La prima è quella di essere spogliati di ciò che abbiamo e di ciò che siamo (Mt 10, 28: “E non abbiate paura di quelli che uccidono il corpo, ma non hanno potere di uccidere l’anima; abbiate paura piuttosto di colui che ha il potere di far perire nella Geènna e l’anima e il corpo”), e quindi che qualcuno ci possa togliere la vita: è la paura della nostra fragilità, della nostra debolezza, del nostro limite, la paura che, con la morte, tutto finisca.

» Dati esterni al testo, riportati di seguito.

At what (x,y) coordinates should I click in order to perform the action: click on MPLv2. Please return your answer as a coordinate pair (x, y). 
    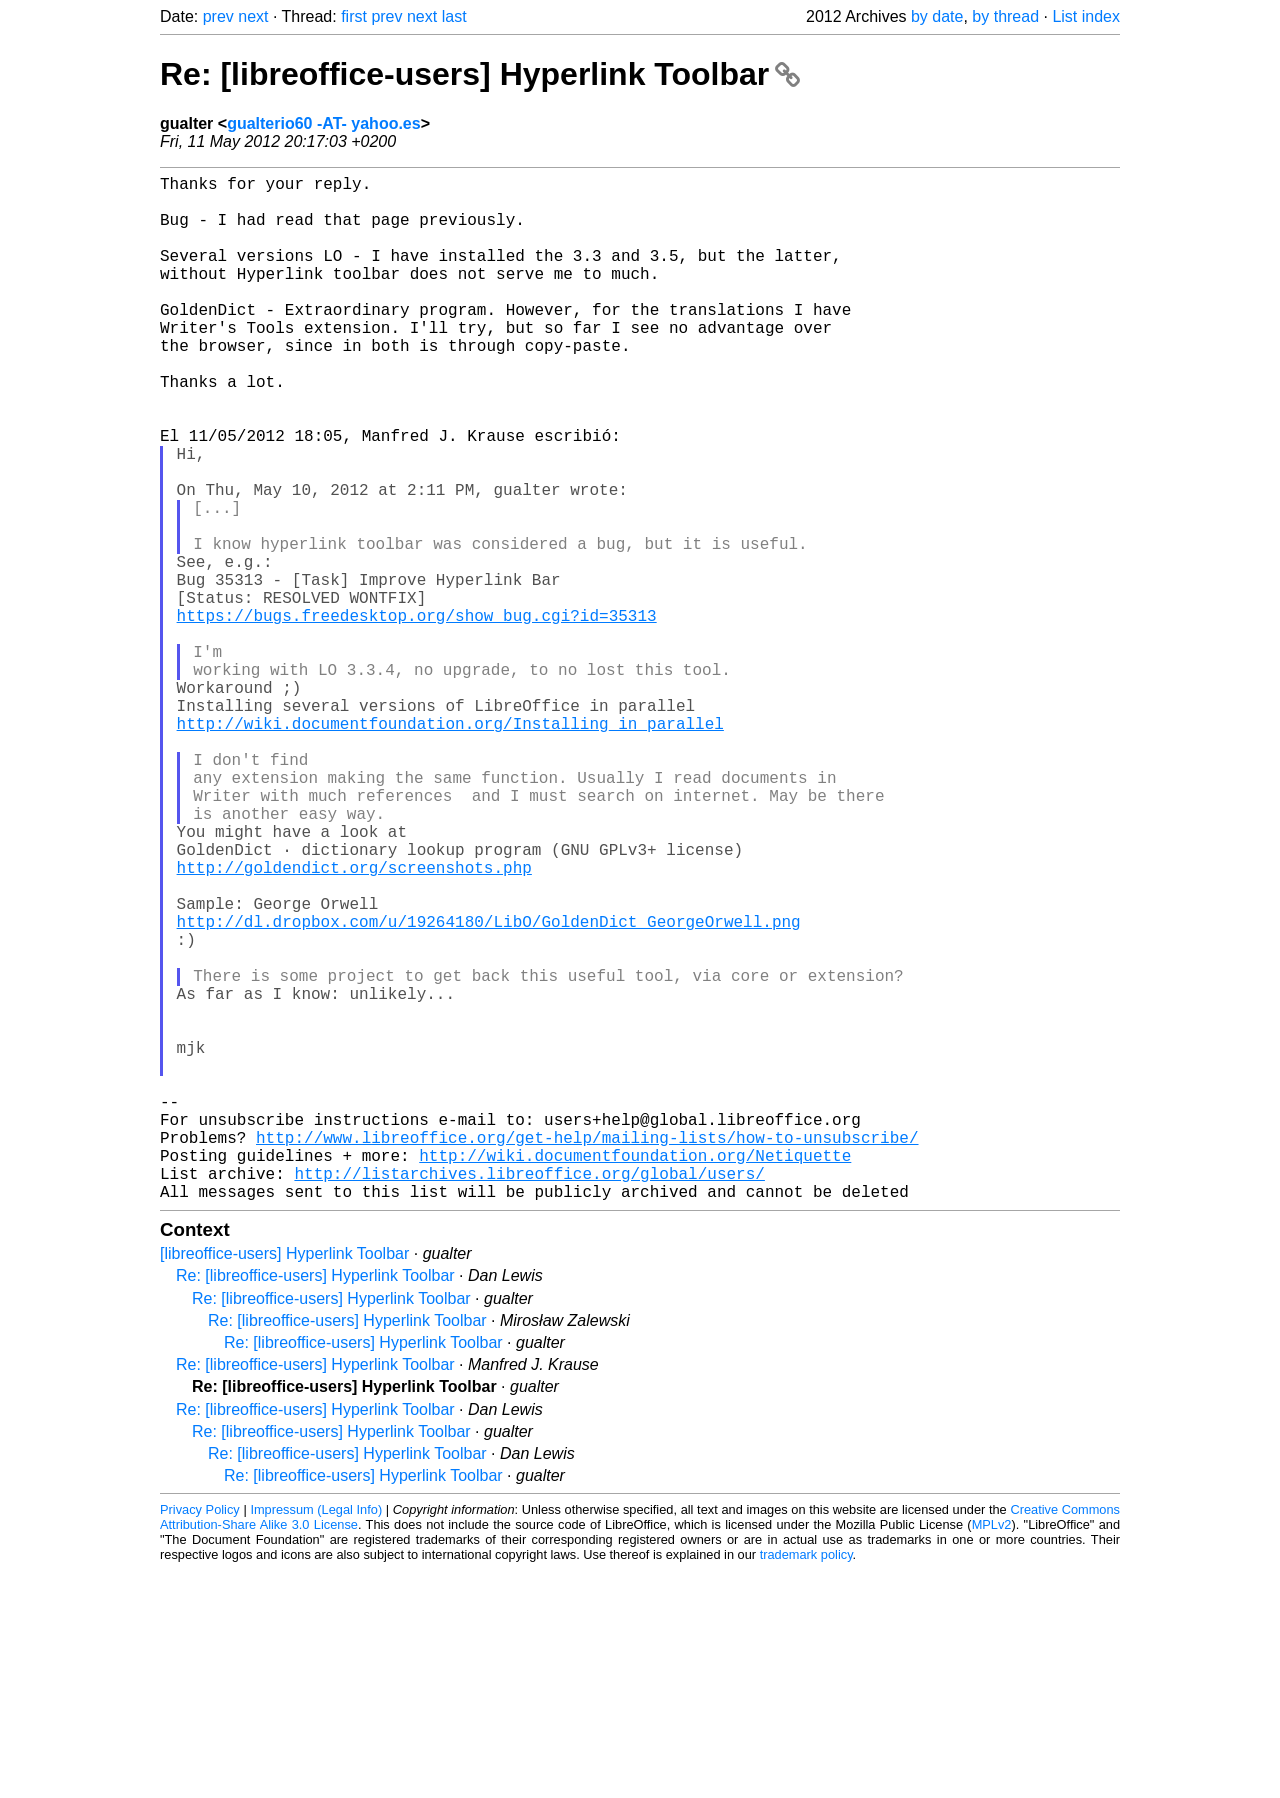     Looking at the image, I should click on (992, 1752).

La seconda paura la troviamo al versetto 29, quando Gesù dice che nemmeno un passero cade a terra senza che il Padre lo voglia: perché abbiamo paura la nostra vita sia guidata dal caso, che sia in balia di forze a noi ostili, abbiamo paura di una vita senza senso.
La terza è una paura profonda, che ci portiamo dentro, ovvero quello di non valere (Mt 10,31: “Non abbiate dunque paura: voi valete più di molti passeri!”), di non essere importanti per nessuno, di non avere nessuno che si interessi a noi.
Per questo Gesù ha compassione di noi: perché sono queste paure che ci rendono stanchi e sfiniti, che fanno di noi persone sole. La compassione, invece, è un sentimento che parla di un legame, di una relazione: è il modo con cui Gesù si relaziona con il mondo, con cui ci libera dalla nostra solitudine. Non ci assicura una vita senza problemi, come farebbero i falsi pastori, ma si mette accanto al nostro cammino, ci fa spazio nella Sua vita e nella sua relazione con il Padre: questo non verrà mai meno.
Concludiamo con due osservazioni.
Come si scaccia la paura? Con il coraggio? No, paradossalmente con un’altra paura (Mt 10,28), con una paura vera, l’unica paura possibile per il cristiano, ovvero quella di perdere la relazione che ci fa vivere. Non temete chi vi toglie la vita, dice Gesù, ma abbiate paura di perdere il Padre, di uscire dalla relazione con Lui.
Infine: gli ultimi versetti di questa pericope (Mt 10,32-33) parlano di un giudizio, di quel momento in cui ci presenteremo davanti al Padre, e Gesù gli parlerà di noi. Ebbene, su che cosa saremo giudicati? È interessante che, ormai al termine di questo discorso missionario, Gesù dica che non ci presenteremo al Padre con i nostri successi missionari, non gli faremo l’elenco delle nostre opere buone o delle persone che avremo convertito. A giudicarci sarà proprio la fiducia che avremo o non avremo avuto: se ci saremo fidati di un Dio al punto di rischiare la vita, se saremo stati figli in ogni occasione, allora questo ci darà la possibilità di essere a nostra volta riconosciuti come tali. Saremo giudicati sulla fiducia, in Dio che, a sua volta, rende possibile la fiducia nell’uomo.